- **TASK DESCRIPTION**: The string "Associate" appears in some lines of the entries that follow; copy each such line.

- **SUPPLIED ENTRIES**:
════════════════
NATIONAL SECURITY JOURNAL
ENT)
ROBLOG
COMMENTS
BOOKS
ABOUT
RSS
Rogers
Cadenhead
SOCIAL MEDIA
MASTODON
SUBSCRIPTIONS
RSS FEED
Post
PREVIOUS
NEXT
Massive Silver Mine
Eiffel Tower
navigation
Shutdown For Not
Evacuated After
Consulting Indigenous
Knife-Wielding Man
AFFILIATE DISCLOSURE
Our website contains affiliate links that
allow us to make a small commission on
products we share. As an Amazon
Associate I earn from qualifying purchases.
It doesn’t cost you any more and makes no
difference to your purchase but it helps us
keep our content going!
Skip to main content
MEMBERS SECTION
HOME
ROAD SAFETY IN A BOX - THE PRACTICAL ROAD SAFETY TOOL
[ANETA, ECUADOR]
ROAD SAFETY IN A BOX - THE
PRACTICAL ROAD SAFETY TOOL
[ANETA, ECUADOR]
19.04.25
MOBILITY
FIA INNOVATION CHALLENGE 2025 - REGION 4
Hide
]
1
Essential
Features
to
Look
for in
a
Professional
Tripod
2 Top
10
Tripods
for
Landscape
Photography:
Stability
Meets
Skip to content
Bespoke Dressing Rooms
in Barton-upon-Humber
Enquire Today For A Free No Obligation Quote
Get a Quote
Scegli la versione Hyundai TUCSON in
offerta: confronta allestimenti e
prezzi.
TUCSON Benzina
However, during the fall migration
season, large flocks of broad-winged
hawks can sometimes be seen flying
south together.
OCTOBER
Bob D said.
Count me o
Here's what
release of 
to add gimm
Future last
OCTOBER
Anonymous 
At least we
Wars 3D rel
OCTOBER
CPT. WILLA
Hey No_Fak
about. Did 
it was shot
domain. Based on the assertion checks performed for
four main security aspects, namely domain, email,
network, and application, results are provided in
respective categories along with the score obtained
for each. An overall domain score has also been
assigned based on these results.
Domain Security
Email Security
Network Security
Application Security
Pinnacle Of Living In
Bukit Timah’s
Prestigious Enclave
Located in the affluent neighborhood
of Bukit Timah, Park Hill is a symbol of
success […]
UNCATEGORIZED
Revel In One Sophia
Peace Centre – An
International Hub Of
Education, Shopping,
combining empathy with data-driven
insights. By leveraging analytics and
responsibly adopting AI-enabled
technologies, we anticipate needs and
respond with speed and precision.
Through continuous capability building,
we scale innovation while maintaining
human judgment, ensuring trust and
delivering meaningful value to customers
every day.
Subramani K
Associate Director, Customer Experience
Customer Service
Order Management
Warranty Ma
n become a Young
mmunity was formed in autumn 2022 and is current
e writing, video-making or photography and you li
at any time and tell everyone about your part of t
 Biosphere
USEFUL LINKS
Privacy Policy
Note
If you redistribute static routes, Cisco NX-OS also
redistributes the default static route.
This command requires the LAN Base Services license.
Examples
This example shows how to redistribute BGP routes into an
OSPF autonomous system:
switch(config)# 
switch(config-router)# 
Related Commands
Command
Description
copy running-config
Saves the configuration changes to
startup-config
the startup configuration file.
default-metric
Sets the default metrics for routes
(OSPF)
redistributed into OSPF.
════════════════
- **ANSWER TO THIS EXERCISE**:
Associate I earn from qualifying purchases.
Associate Director, Customer Experience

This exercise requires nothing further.